*** ENTRIES SUPPLIED ***
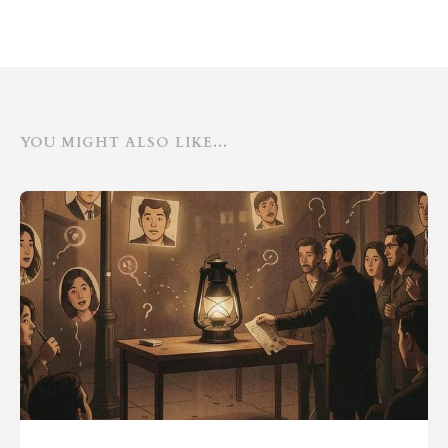
YOU MIGHT ALSO LIKE...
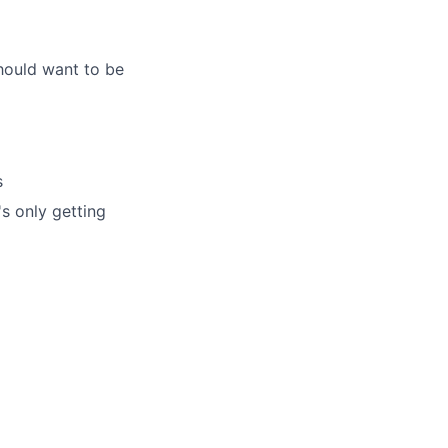
hould want to be
s
's only getting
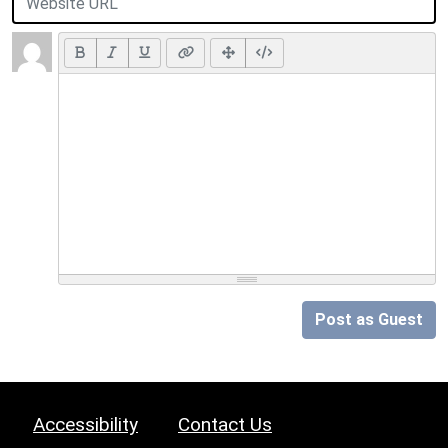
Post as Guest
Accessibility
Contact Us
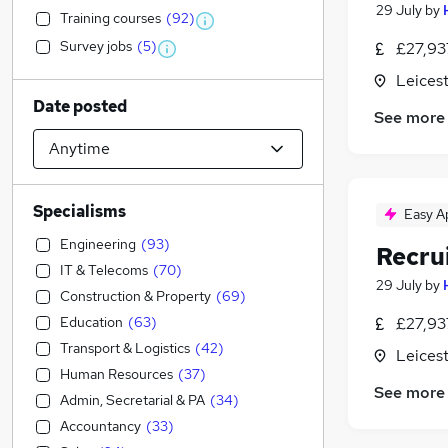
29 July
by
Training courses
(
92
)
Survey jobs
(
5
)
£27,93
Leicest
Date posted
See more
Specialisms
Easy A
Engineering
(
93
)
Recru
IT & Telecoms
(
70
)
29 July
by
Construction & Property
(
69
)
Education
(
63
)
£27,93
Transport & Logistics
(
42
)
Leicest
Human Resources
(
37
)
See more
Admin, Secretarial & PA
(
34
)
Accountancy
(
33
)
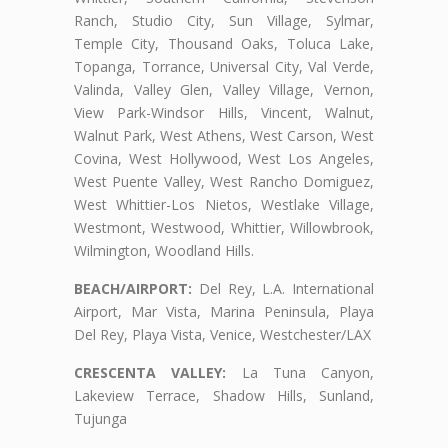
Ranch, Studio City, Sun Village, Sylmar,
Temple City, Thousand Oaks, Toluca Lake,
Topanga, Torrance, Universal City, Val Verde,
Valinda, Valley Glen, Valley Village, Vernon,
View Park-Windsor Hills, Vincent, Walnut,
Walnut Park, West Athens, West Carson, West
Covina, West Hollywood, West Los Angeles,
West Puente Valley, West Rancho Domiguez,
West Whittier-Los Nietos, Westlake Village,
Westmont, Westwood, Whittier, Willowbrook,
Wilmington, Woodland Hills.
BEACH/AIRPORT:
Del Rey, L.A. International
Airport, Mar Vista, Marina Peninsula, Playa
Del Rey, Playa Vista, Venice, Westchester/LAX
CRESCENTA VALLEY:
La Tuna Canyon,
Lakeview Terrace, Shadow Hills, Sunland,
Tujunga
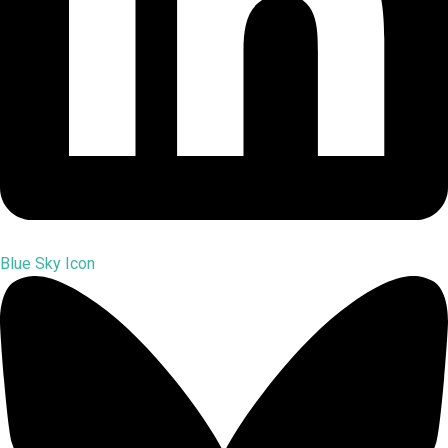
Blue Sky Icon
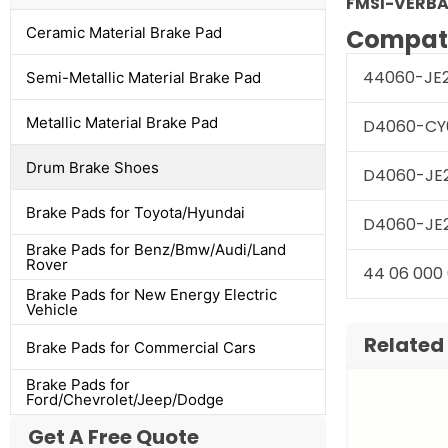
FMSI-VERBA
Ceramic Material Brake Pad
Compati
44060-JE
Semi-Metallic Material Brake Pad
Metallic Material Brake Pad
D4060-CY
Drum Brake Shoes
D4060-JE
Brake Pads for Toyota/Hyundai
D4060-JE
Brake Pads for Benz/Bmw/Audi/Land
Rover
44 06 000
Brake Pads for New Energy Electric
Vehicle
Related
Brake Pads for Commercial Cars
Brake Pads for
Ford/Chevrolet/Jeep/Dodge
Get A Free Quote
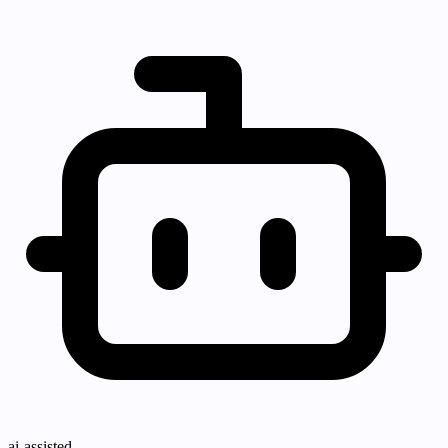
ai-assisted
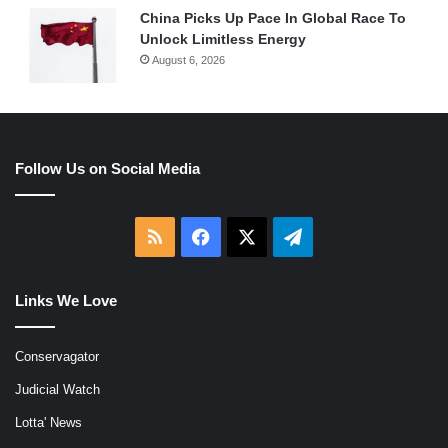
China Picks Up Pace In Global Race To
Unlock Limitless Energy
August 6, 2026
Follow Us on Social Media
RSS
Facebook
X
Telegram
Links We Love
Conservagator
Judicial Watch
Lotta' News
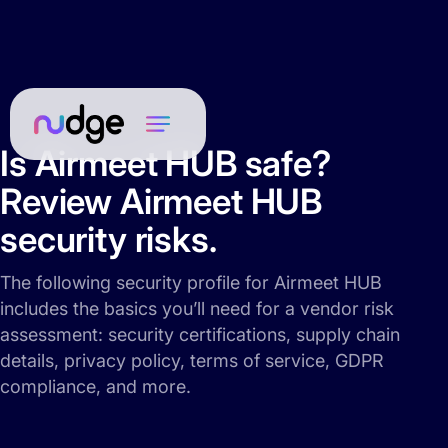
Is Airmeet HUB safe?
Review Airmeet HUB
security risks.
The following security profile for Airmeet HUB
includes the basics you’ll need for a vendor risk
assessment: security certifications, supply chain
details, privacy policy, terms of service, GDPR
compliance, and more.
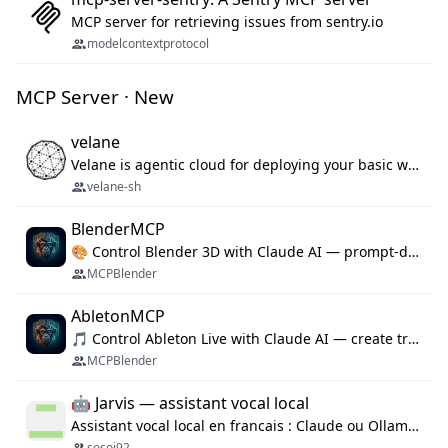
MCP server for retrieving issues from sentry.io
modelcontextprotocol
MCP Server · New
velane
Velane is agentic cloud for deploying your basic workflows, agents and sub-agents. 800+ OAuth integrations, sandboxed Bun and Python execution, and a full deployment pipeline managed via MCP
velane-sh
BlenderMCP
🎨 Control Blender 3D with Claude AI — prompt-driven 3D modeling, materials & scene generation via MCP
MCPBlender
AbletonMCP
🎵 Control Ableton Live with Claude AI — create tracks, arrange clips & compose music via MCP
MCPBlender
🤖 Jarvis — assistant vocal local
Assistant vocal local en francais : Claude ou Ollama (offline), domotique Hue, OBS, agenda, navigateur, appels Twilio, serveur MCP. Python.
sosoj92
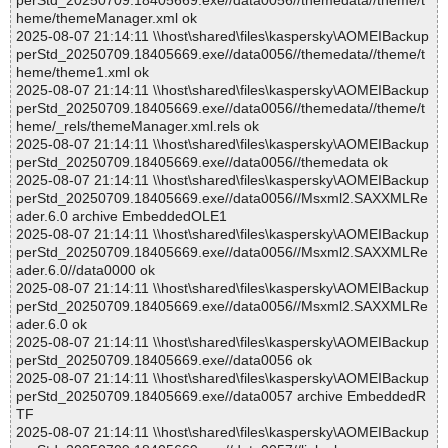
perStd_20250709.18405669.exe//data0056//themedata//theme/t
heme/themeManager.xml ok
2025-08-07 21:14:11 \\host\shared\files\kaspersky\AOMEIBackup
perStd_20250709.18405669.exe//data0056//themedata//theme/t
heme/theme1.xml ok
2025-08-07 21:14:11 \\host\shared\files\kaspersky\AOMEIBackup
perStd_20250709.18405669.exe//data0056//themedata//theme/t
heme/_rels/themeManager.xml.rels ok
2025-08-07 21:14:11 \\host\shared\files\kaspersky\AOMEIBackup
perStd_20250709.18405669.exe//data0056//themedata ok
2025-08-07 21:14:11 \\host\shared\files\kaspersky\AOMEIBackup
perStd_20250709.18405669.exe//data0056//Msxml2.SAXXMLRe
ader.6.0 archive EmbeddedOLE1
2025-08-07 21:14:11 \\host\shared\files\kaspersky\AOMEIBackup
perStd_20250709.18405669.exe//data0056//Msxml2.SAXXMLRe
ader.6.0//data0000 ok
2025-08-07 21:14:11 \\host\shared\files\kaspersky\AOMEIBackup
perStd_20250709.18405669.exe//data0056//Msxml2.SAXXMLRe
ader.6.0 ok
2025-08-07 21:14:11 \\host\shared\files\kaspersky\AOMEIBackup
perStd_20250709.18405669.exe//data0056 ok
2025-08-07 21:14:11 \\host\shared\files\kaspersky\AOMEIBackup
perStd_20250709.18405669.exe//data0057 archive EmbeddedR
TF
2025-08-07 21:14:11 \\host\shared\files\kaspersky\AOMEIBackup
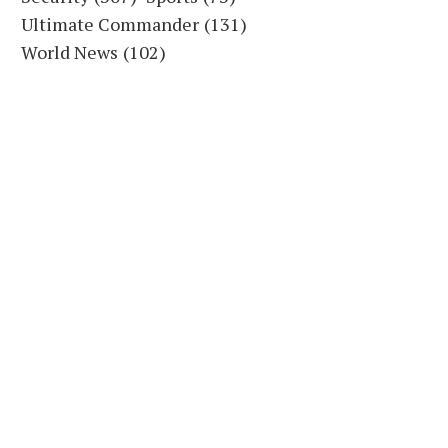
Ultimate Commander
(131)
World News
(102)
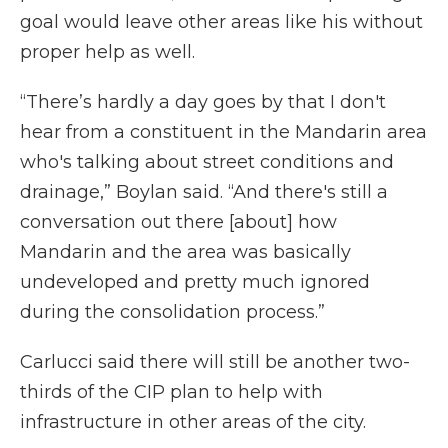
goal would leave other areas like his without
proper help as well.
“There’s hardly a day goes by that I don't
hear from a constituent in the Mandarin area
who's talking about street conditions and
drainage,” Boylan said. “And there's still a
conversation out there [about] how
Mandarin and the area was basically
undeveloped and pretty much ignored
during the consolidation process.”
Carlucci said there will still be another two-
thirds of the CIP plan to help with
infrastructure in other areas of the city.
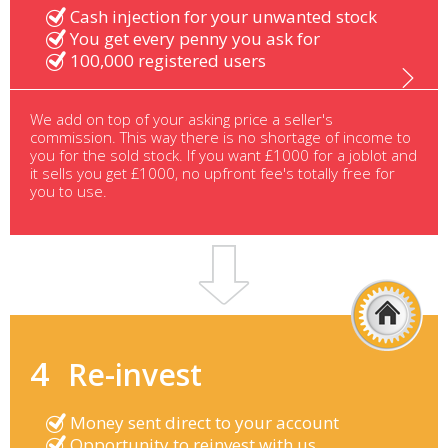
Cash injection for your unwanted stock
You get every penny you ask for
100,000 registered users
We add on top of your asking price a seller's
commission. This way there is no shortage of income to
you for the sold stock. If you want £1000 for a joblot and
it sells you get £1000, no upfront fee's totally free for
you to use.
4
Re-invest
Money sent direct to your account
Opportunity to reinvest with us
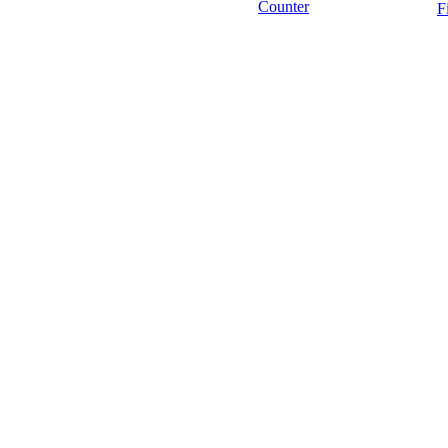
Counter
F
*** End of ENTRIES SUPPLIED ***
WHAT YOU SHOULD DO
Each record must be set down again without alteration, and no picture may be carried over.

RESPONSE BOX
YOU MIGHT ALSO LIKE...
hould want to be
s
's only getting
Post as Guest
Accessibility
Contact Us
29 July
by
Training courses
(
92
)
Survey jobs
(
5
)
£27,93
Leicest
Date posted
See more
Specialisms
Easy A
Engineering
(
93
)
Recru
IT & Telecoms
(
70
)
29 July
by
Construction & Property
(
69
)
Education
(
63
)
£27,93
Transport & Logistics
(
42
)
Leicest
Human Resources
(
37
)
See more
Admin, Secretarial & PA
(
34
)
Accountancy
(
33
)
Ranch, Studio City, Sun Village, Sylmar,
Temple City, Thousand Oaks, Toluca Lake,
Topanga, Torrance, Universal City, Val Verde,
Valinda, Valley Glen, Valley Village, Vernon,
View Park-Windsor Hills, Vincent, Walnut,
Walnut Park, West Athens, West Carson, West
Covina, West Hollywood, West Los Angeles,
West Puente Valley, West Rancho Domiguez,
West Whittier-Los Nietos, Westlake Village,
Westmont, Westwood, Whittier, Willowbrook,
Wilmington, Woodland Hills.
BEACH/AIRPORT:
Del Rey, L.A. International
Airport, Mar Vista, Marina Peninsula, Playa
Del Rey, Playa Vista, Venice, Westchester/LAX
CRESCENTA VALLEY:
La Tuna Canyon,
Lakeview Terrace, Shadow Hills, Sunland,
Tujunga
Blue Sky Icon
FMSI-VERBA
Ceramic Material Brake Pad
Compati
44060-JE
Semi-Metallic Material Brake Pad
Metallic Material Brake Pad
D4060-CY
Drum Brake Shoes
D4060-JE
Brake Pads for Toyota/Hyundai
D4060-JE
Brake Pads for Benz/Bmw/Audi/Land
Rover
44 06 000
Brake Pads for New Energy Electric
Vehicle
Related
Brake Pads for Commercial Cars
Brake Pads for
Ford/Chevrolet/Jeep/Dodge
Get A Free Quote
ai-assisted
China Picks Up Pace In Global Race To
Unlock Limitless Energy
August 6, 2026
Follow Us on Social Media
RSS
Facebook
X
Telegram
Links We Love
Conservagator
Judicial Watch
Lotta' News
Is Airmeet HUB safe?
Review Airmeet HUB
security risks.
The following security profile for Airmeet HUB
includes the basics you’ll need for a vendor risk
assessment: security certifications, supply chain
details, privacy policy, terms of service, GDPR
compliance, and more.
MCP server for retrieving issues from sentry.io
modelcontextprotocol
MCP Server · New
velane
Velane is agentic cloud for deploying your basic workflows, agents and sub-agents. 800+ OAuth integrations, sandboxed Bun and Python execution, and a full deployment pipeline managed via MCP
velane-sh
BlenderMCP
🎨 Control Blender 3D with Claude AI — prompt-driven 3D modeling, materials & scene generation via MCP
MCPBlender
AbletonMCP
🎵 Control Ableton Live with Claude AI — create tracks, arrange clips & compose music via MCP
MCPBlender
🤖 Jarvis — assistant vocal local
Assistant vocal local en francais : Claude ou Ollama (offline), domotique Hue, OBS, agenda, navigateur, appels Twilio, serveur MCP. Python.
sosoj92
perStd_20250709.18405669.exe//data0056//themedata//theme/t
heme/themeManager.xml ok
2025-08-07 21:14:11 \\host\shared\files\kaspersky\AOMEIBackup
perStd_20250709.18405669.exe//data0056//themedata//theme/t
heme/theme1.xml ok
2025-08-07 21:14:11 \\host\shared\files\kaspersky\AOMEIBackup
perStd_20250709.18405669.exe//data0056//themedata//theme/t
heme/_rels/themeManager.xml.rels ok
2025-08-07 21:14:11 \\host\shared\files\kaspersky\AOMEIBackup
perStd_20250709.18405669.exe//data0056//themedata ok
2025-08-07 21:14:11 \\host\shared\files\kaspersky\AOMEIBackup
perStd_20250709.18405669.exe//data0056//Msxml2.SAXXMLRe
ader.6.0 archive EmbeddedOLE1
2025-08-07 21:14:11 \\host\shared\files\kaspersky\AOMEIBackup
perStd_20250709.18405669.exe//data0056//Msxml2.SAXXMLRe
ader.6.0//data0000 ok
2025-08-07 21:14:11 \\host\shared\files\kaspersky\AOMEIBackup
perStd_20250709.18405669.exe//data0056//Msxml2.SAXXMLRe
ader.6.0 ok
2025-08-07 21:14:11 \\host\shared\files\kaspersky\AOMEIBackup
perStd_20250709.18405669.exe//data0056 ok
2025-08-07 21:14:11 \\host\shared\files\kaspersky\AOMEIBackup
perStd_20250709.18405669.exe//data0057 archive EmbeddedR
TF
2025-08-07 21:14:11 \\host\shared\files\kaspersky\AOMEIBackup
Ultimate Commander
(131)
World News
(102)
goal would leave other areas like his without
proper help as well.
“There’s hardly a day goes by that I don't
hear from a constituent in the Mandarin area
who's talking about street conditions and
drainage,” Boylan said. “And there's still a
conversation out there [about] how
Mandarin and the area was basically
undeveloped and pretty much ignored
during the consolidation process.”
Carlucci said there will still be another two-
thirds of the CIP plan to help with
infrastructure in other areas of the city.
Cash injection for your unwanted stock
You get every penny you ask for
100,000 registered users
We add on top of your asking price a seller's
commission. This way there is no shortage of income to
you for the sold stock. If you want £1000 for a joblot and
it sells you get £1000, no upfront fee's totally free for
you to use.
4
Re-invest
Money sent direct to your account
Opportunity to reinvest with us
Counter
F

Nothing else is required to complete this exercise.